Du 11 au 15 janvier, une visite de solidarité dans les dispensaires sociaux grecs
par Carine, José, Karim, Marie-France, Nadia, Philippe, Yiorgos de Bruxelles.
krasnyi collectif
Depuis plusieurs mois, la CGSP-ALR Bruxelles, l’Initiative de solidarité avec la Grèce qui résiste, le CADTM avec le soutien des « Supporters and Friends of Elliniko », organisent une campagne de solidarité avec les dispensaires sociaux grecs. Ceux-ci jouent, en effet, un rôle vital dans la situation de crise sanitaire sans précédent que traverse la Grèce. En effet, avec 42,3% des Grecs vivant en 2012 sous le seuil officiel de pauvreté de 2009 |1| et un énorme pourcentage de la population en situation de privation matérielle |2|, il y a plus de 2.5 millions des gens qui n’ont aucune assurance maladie. |3| Les dispensaires sociaux ont été créé par des gens actifs dans les mouvements anti-Troïka pour redonner un accès à la sante à ceux qui en ont été privés par l’austérité brutale imposée à la Grèce. Dans le but de construire des liens de solidarité concrète dans la lutte commune des peuples européens contre le rouleau compresseur néolibéral, nous avons estimé qu’il était de notre devoir d’agir et d’informer sur cette situation dramatique et d’organiser à notre échelle une solidarité importante pour les travailleurs et les jeunes Grecs.
Nous avons, dès lors, mis sur pied une campagne et une soirée de solidarité le 1er octobre à Bruxelles avec une centaine de participants au cours de laquelle le Docteur Vichas, de la Clinique solidaire d’Elliniko, a pu nous expliquer la gravité de la situation sanitaire dans son pays et l’action des dispensaires sociaux.

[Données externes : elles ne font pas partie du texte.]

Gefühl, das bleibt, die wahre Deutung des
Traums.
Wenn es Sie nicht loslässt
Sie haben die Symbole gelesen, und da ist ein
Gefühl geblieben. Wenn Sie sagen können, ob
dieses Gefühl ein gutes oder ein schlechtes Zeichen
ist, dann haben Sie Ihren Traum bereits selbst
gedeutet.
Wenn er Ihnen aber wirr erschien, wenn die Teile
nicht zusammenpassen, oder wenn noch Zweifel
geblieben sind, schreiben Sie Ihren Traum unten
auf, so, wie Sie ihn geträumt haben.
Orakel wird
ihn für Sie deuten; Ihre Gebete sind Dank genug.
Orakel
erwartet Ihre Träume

Ceux-ci constituent un exemple de comment le mouvement social organisé peut prendre en charge des problèmes sociaux, tout en continuant de revendiquer une autre politique publique pour leur résolution globale. En décembre, nous avons organisé un petit brunch solidaire afin de continuer la récolte de dons et de médicaments. Contrairement à ce que certains peuvent penser, ces activités nous ont prouvé que la solidarité existe toujours bel et bien parmi les travailleurs car nous avons pu récolter 5000 euros qui ont servi à acheter sur place à Athènes des médicaments urgents et indispensables à la clinique Elliniko. A noter que cette clinique fournit parfois aux hôpitaux publics certains médicaments impossibles à acquérir sur le marché.

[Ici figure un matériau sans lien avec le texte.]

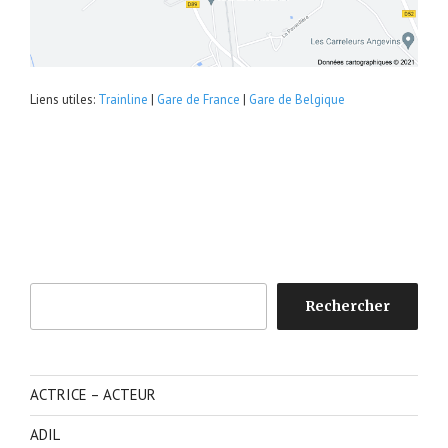
Liens utiles:
Trainline
|
Gare de France
|
Gare de Belgique
Rechercher
Rechercher
ACTRICE – ACTEUR
ADIL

Pour être sûrs de la destination de ces dons, nous avons voulu remettre en mains propres le matériel et les médicaments récoltés et en acheter à Athènes sur base d’une liste fournie par la clinique d’Elliniko. Notre délégation a pu ainsi visiter la clinique solidaire ainsi que rencontrer de nombreux militants grecs tout au long de son séjour. Voici un résumé de cette expérience riche en rencontres et qui nous a tous stimulés à continuer le combat contre la régression sociale imposée par l’Union Européenne à l’ensemble des travailleurs.
Visite de la clinique d’Elliniko :
A environ 30 minutes du centre d’Athènes se trouve le dispensaire social d’Elliniko. Le dispensaire est ouvert de 10 à 20 heures en semaine et le samedi matin. Ce sont près de deux cents bénévoles dont une centaine de médecins qui s’y relaient pour offrir des soins et des médicaments à ceux qui n’ont plus les moyens de se rendre dans les hôpitaux publics.

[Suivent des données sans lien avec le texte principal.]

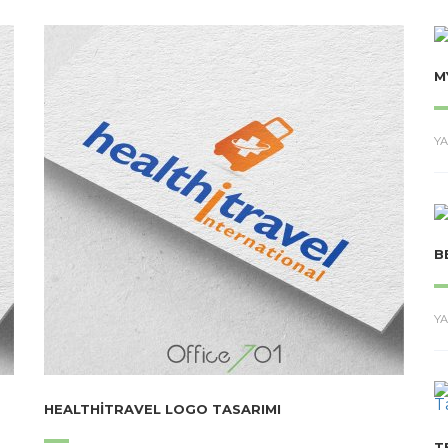
M
YA
B
YA
HEALTHITRAVEL LOGO TASARIMI
T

Avec la crise et les plans d’austérité imposés par la Troïka (FMI, UE, BCE), les coupes budgétaires ont concerné tous les secteurs et la santé n’a bien évidemment pas été épargnée. Aujourd’hui, les chômeurs de longue durée, après un an sans emploi, perdent leur couverture sociale ! Plus de 2,5 millions de Grecs n’auraient donc plus d’assurance maladie… Les conséquences sont la réapparition de pathologies qui avaient quasiment disparu, la hausse des suicides, des malades chroniques qui ne sont plus soignées par manque de traitements, des cancers qui ne sont plus soignés ou dont le traitement doit être raccourci, la flambée du VIH, …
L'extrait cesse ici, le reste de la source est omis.